**WHAT TO WORK ON:**
Repeat nothing but the line containing "Image attached. ## Task" and the lines that follow it, up to and including the last line of the data below.

Collected data
.....
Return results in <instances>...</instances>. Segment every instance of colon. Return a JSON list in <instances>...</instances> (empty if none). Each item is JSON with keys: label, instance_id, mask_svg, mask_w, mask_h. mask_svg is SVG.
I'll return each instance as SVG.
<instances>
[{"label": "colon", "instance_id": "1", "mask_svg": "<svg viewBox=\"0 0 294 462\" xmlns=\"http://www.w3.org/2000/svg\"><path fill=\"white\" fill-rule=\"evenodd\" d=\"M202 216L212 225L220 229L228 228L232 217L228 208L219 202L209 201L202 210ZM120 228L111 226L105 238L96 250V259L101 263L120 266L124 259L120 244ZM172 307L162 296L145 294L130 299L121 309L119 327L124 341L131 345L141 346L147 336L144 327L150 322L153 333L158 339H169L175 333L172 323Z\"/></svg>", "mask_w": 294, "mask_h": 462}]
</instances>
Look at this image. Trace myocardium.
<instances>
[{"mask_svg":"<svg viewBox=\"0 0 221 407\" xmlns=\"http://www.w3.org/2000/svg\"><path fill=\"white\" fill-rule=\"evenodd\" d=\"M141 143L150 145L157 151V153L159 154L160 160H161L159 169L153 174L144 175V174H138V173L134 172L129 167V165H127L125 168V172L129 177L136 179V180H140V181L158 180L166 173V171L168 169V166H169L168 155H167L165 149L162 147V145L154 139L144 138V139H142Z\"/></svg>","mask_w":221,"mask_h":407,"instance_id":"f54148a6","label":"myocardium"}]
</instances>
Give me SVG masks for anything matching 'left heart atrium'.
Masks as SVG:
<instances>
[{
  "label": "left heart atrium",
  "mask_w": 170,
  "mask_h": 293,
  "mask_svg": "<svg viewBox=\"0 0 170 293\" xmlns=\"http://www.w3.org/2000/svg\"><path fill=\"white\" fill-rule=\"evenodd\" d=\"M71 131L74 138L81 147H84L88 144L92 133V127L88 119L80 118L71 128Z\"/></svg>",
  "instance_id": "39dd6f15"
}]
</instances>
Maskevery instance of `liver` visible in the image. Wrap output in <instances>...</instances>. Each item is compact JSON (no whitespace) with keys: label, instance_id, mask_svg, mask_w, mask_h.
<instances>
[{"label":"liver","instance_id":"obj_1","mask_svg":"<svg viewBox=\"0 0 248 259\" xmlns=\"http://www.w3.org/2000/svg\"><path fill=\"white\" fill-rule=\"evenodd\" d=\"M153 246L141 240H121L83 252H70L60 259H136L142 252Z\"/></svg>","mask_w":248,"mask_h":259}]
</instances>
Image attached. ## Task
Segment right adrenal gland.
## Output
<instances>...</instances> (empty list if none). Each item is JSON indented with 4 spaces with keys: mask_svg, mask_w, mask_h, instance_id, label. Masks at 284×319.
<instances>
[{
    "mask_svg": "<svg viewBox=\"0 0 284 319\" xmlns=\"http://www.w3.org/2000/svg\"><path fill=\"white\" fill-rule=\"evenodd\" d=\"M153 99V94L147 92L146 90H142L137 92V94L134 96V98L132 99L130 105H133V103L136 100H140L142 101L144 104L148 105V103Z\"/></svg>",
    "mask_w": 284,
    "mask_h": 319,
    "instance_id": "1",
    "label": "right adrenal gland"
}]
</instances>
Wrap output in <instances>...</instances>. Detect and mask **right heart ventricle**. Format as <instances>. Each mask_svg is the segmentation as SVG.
.....
**TASK RESPONSE:**
Image attached. ## Task
Segment right adrenal gland.
## Output
<instances>...</instances> (empty list if none). Each item is JSON indented with 4 spaces with keys: mask_svg, mask_w, mask_h, instance_id, label. Masks at 284×319.
<instances>
[{
    "mask_svg": "<svg viewBox=\"0 0 284 319\" xmlns=\"http://www.w3.org/2000/svg\"><path fill=\"white\" fill-rule=\"evenodd\" d=\"M153 99V94L147 92L146 90H142L137 92V94L134 96V98L132 99L130 105H133V103L136 100H140L142 101L144 104L148 105V103Z\"/></svg>",
    "mask_w": 284,
    "mask_h": 319,
    "instance_id": "1",
    "label": "right adrenal gland"
}]
</instances>
Wrap output in <instances>...</instances>. Detect and mask **right heart ventricle**. Format as <instances>. Each mask_svg is the segmentation as SVG.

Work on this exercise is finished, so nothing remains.